● PROVIDED RECORDS:
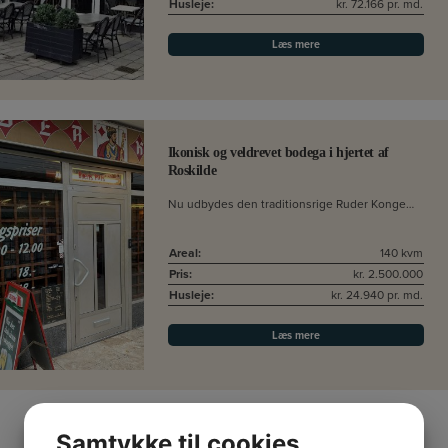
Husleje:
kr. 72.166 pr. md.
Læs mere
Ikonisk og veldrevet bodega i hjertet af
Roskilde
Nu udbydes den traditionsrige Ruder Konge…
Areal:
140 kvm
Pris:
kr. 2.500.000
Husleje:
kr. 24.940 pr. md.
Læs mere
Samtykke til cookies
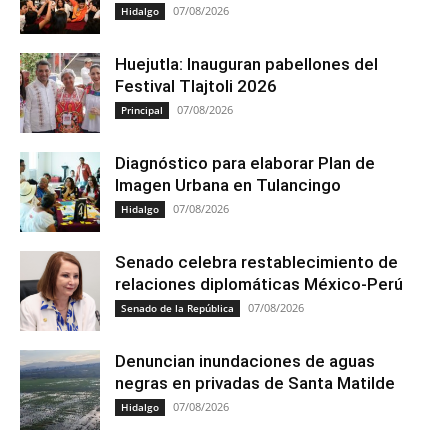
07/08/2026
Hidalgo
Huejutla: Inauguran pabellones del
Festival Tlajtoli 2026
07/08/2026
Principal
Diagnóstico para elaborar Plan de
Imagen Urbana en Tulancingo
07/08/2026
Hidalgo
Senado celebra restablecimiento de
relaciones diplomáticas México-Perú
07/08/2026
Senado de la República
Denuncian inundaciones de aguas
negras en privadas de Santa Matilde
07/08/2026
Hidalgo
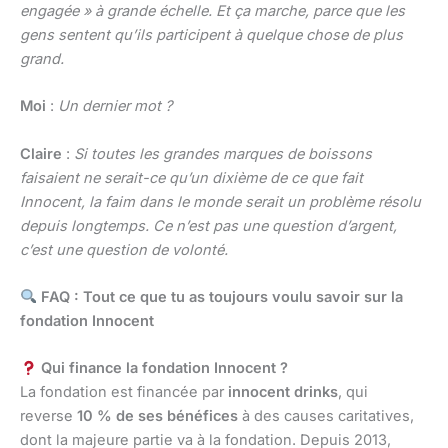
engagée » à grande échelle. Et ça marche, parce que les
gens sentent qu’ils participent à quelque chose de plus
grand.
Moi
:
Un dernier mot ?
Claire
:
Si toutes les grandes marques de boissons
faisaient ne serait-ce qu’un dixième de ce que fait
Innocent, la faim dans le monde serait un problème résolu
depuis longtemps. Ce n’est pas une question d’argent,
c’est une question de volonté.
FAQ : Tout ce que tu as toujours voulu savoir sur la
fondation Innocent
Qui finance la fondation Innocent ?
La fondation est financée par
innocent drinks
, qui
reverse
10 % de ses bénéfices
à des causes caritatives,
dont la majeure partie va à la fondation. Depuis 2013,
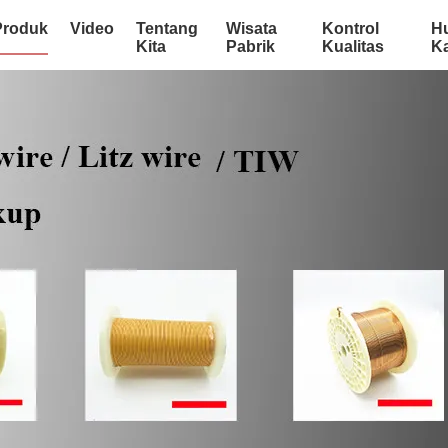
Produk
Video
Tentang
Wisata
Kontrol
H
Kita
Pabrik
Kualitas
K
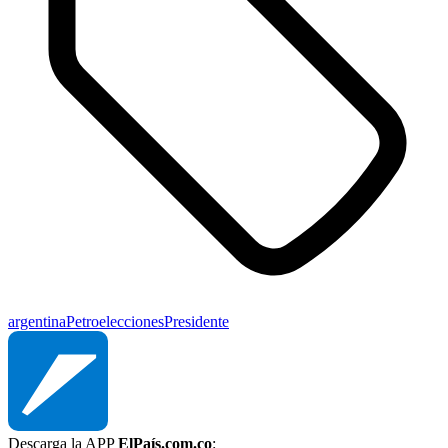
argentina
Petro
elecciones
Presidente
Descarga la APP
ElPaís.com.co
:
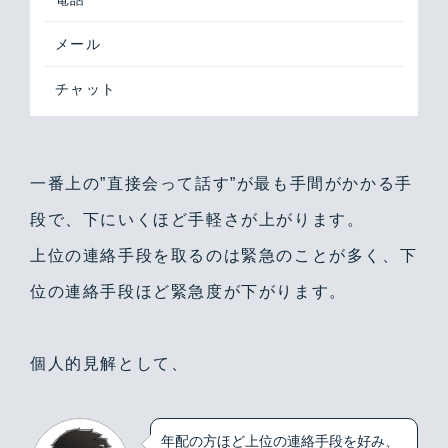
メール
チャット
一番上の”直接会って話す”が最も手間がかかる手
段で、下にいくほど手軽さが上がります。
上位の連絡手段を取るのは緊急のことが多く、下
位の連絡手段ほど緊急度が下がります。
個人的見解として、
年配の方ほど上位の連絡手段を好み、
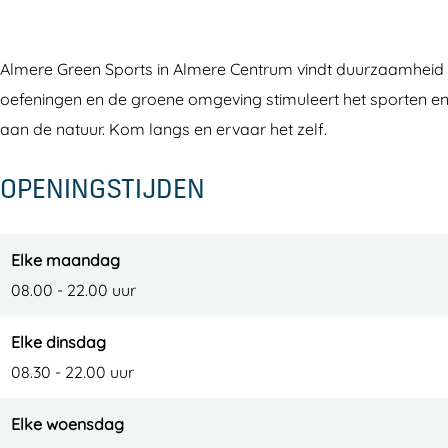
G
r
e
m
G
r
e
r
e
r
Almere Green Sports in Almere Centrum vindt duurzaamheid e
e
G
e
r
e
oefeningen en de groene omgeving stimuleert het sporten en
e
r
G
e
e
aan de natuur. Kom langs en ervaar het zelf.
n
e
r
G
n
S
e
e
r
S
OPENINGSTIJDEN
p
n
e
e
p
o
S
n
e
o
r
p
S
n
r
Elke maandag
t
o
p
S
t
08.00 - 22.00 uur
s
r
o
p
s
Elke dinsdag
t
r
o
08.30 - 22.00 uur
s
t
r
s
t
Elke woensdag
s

● WHAT THE EXERCISE ASKS: Give every entry again verbatim, with no pictures.

● EXERCISE ANSWER:
Husleje:
kr. 72.166 pr. md.
Læs mere
Ikonisk og veldrevet bodega i hjertet af
Roskilde
Nu udbydes den traditionsrige Ruder Konge…
Areal:
140 kvm
Pris:
kr. 2.500.000
Husleje:
kr. 24.940 pr. md.
Læs mere
Samtykke til cookies
07/08/2026
Hidalgo
Huejutla: Inauguran pabellones del
Festival Tlajtoli 2026
07/08/2026
Principal
Diagnóstico para elaborar Plan de
Imagen Urbana en Tulancingo
07/08/2026
Hidalgo
Senado celebra restablecimiento de
relaciones diplomáticas México-Perú
07/08/2026
Senado de la República
Denuncian inundaciones de aguas
negras en privadas de Santa Matilde
07/08/2026
Hidalgo
engagée » à grande échelle. Et ça marche, parce que les
gens sentent qu’ils participent à quelque chose de plus
grand.
Moi
:
Un dernier mot ?
Claire
:
Si toutes les grandes marques de boissons
faisaient ne serait-ce qu’un dixième de ce que fait
Innocent, la faim dans le monde serait un problème résolu
depuis longtemps. Ce n’est pas une question d’argent,
c’est une question de volonté.
FAQ : Tout ce que tu as toujours voulu savoir sur la
fondation Innocent
Qui finance la fondation Innocent ?
La fondation est financée par
innocent drinks
, qui
reverse
10 % de ses bénéfices
à des causes caritatives,
dont la majeure partie va à la fondation. Depuis 2013,
Produk
Video
Tentang
Wisata
Kontrol
H
Kita
Pabrik
Kualitas
K
argentina
Petro
elecciones
Presidente
Descarga la APP
ElPaís.com.co
:
メール
チャット
一番上の”直接会って話す”が最も手間がかかる手
段で、下にいくほど手軽さが上がります。
上位の連絡手段を取るのは緊急のことが多く、下
位の連絡手段ほど緊急度が下がります。
個人的見解として、
年配の方ほど上位の連絡手段を好み、
G
r
e
m
G
r
e
r
e
r
Almere Green Sports in Almere Centrum vindt duurzaamheid e
e
G
e
r
e
oefeningen en de groene omgeving stimuleert het sporten en
e
r
G
e
e
aan de natuur. Kom langs en ervaar het zelf.
n
e
r
G
n
S
e
e
r
S
OPENINGSTIJDEN
p
n
e
e
p
o
S
n
e
o
r
p
S
n
r
Elke maandag
t
o
p
S
t
08.00 - 22.00 uur
s
r
o
p
s
Elke dinsdag
t
r
o
08.30 - 22.00 uur
s
t
r
s
t
Elke woensdag
s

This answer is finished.